Au 1er septembre, les huissiers mauriciens pourront exercer dans le privé, date à laquelle la loi les y autorisant entrera en vigueur. Jusqu’en 1952, il existait dans l’île des huissiers privés, mais depuis que le rapport Lalouette a recommandé que ces auxiliaires de justice aient le statut de fonctionnaire, ils sont tous devenus des officiers du gouvernement.
Harold Iyempermall, qui part à la retraite le 31 août, après 40 ans passés au service de la justice mauricienne, et qui a milité des années durant en faveur de la privatisation, compte bien ouvrir son étude après cette date.
Concernant le programme du congrès qui aura lieu au Cape Town International Convention Centre
(CTICC), l’enregistrement des participants se fera dans l’après-midi du 1er mai. Le lendemain matin à 9 h 15, l’ouverture solennelle du congrès sera marquée par l’allocution de bienvenue d’Alderman Patricia de Lille, maire de Cape Town.
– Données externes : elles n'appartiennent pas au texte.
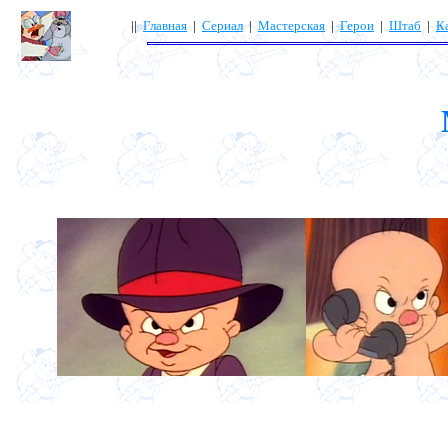
||
Главная
|
Сериал
|
Мастерская
|
Герои
|
Штаб
|
К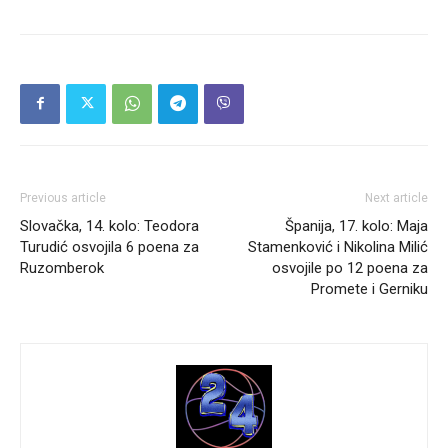
Previous article
Next article
Slovačka, 14. kolo: Teodora
Španija, 17. kolo: Maja
Turudić osvojila 6 poena za
Stamenković i Nikolina Milić
Ruzomberok
osvojile po 12 poena za
Promete i Gerniku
Des discours sont attendus d’Anthony Makwetu (président de la South African
National Association of Progressive Sheriffs), de
Charmaine Mabuza (présidente du South African Board for Sheriffs), de Leo Netten (président de l’UIHJ) et de Jeff Radebe (ministre de la Justice d’Afrique du Sud).
Après la présentation du rapport des travaux du congrès précédent qui sera faite par Mathieu Chardon (1er secrétaire de l’UIHJ et rapporteur général) et le rapport des activités du bureau sortant, par Françoise Andrieux (secrétaire générale de l’UIHJ), des commissions de travail débuteront. Harold Iyempermall fera partie d’un panel des huissiers sur les actions des États.
Créée en 1952, l’UIHJ regroupe aujourd’hui 70 pays. Elle a pour vocation de représenter ses membres auprès d’organisations internationales et d’assurer la collaboration avec les organismes professionnels nationaux. Elle pourvoit à l’amélioration des droits procéduraux nationaux et des traités internationaux. Elle s’efforce de promouvoir les idées, les projets et les initiatives tendant au progrès et à l’élévation du statut indépendant d’huissier de justice.
L’UIHJ est membre du Conseil économique et social de l’Organisation des Nations unies. Elle collabore aux travaux de la Conférence de la Haye de droit international privé, notamment dans l’aménagement des conventions relatives aux significations et notifications des actes judiciaires et de l’exécution. Elle est membre observateur permanent de la Commission européenne pour l’efficacité de la justice (CEPEJ) du Conseil de l’Europe et a participé activement à ce titre à l’élaboration de ses lignes directrices du 17 décembre 2009 sur l’exécution des décisions de justice. Elle a participé aux travaux qui ont conduit à la révision du règlement n°1348/2000 du 29 mai 2000 sur la notification et la signification des actes judiciaires et extrajudiciaires en matière civile et commerciale. Elle a pris part aux réflexions visant à l’ouverture des professions judiciaires au Réseau judiciaire européen en matière civile et commerciale de la Commission européenne. Elle participe encore aux
travaux du groupe Forum Justice mis en place par la Commission européenne ainsi qu’à son groupe de réflexion sur e-Justice.
L’UIHJ entreprend actuellement un projet ambitieux visant à la création d’un Code mondial de l’exécution, en collaboration avec des professionnels du droit et des professeurs d’universités de tous les continents. Elle entend mettre à profit son expérience et son influence pour assurer l’effectivité de l’exécution des décisions de justice partout où cela sera possible. Cette action s’inscrit dans le droit fil de la triple nécessité d’améliorer l’accès à la justice, la coopération entre autorités judiciaires et l’efficacité de la justice sur laquelle se fonde la stratégie européenne en matière d’e-Justice.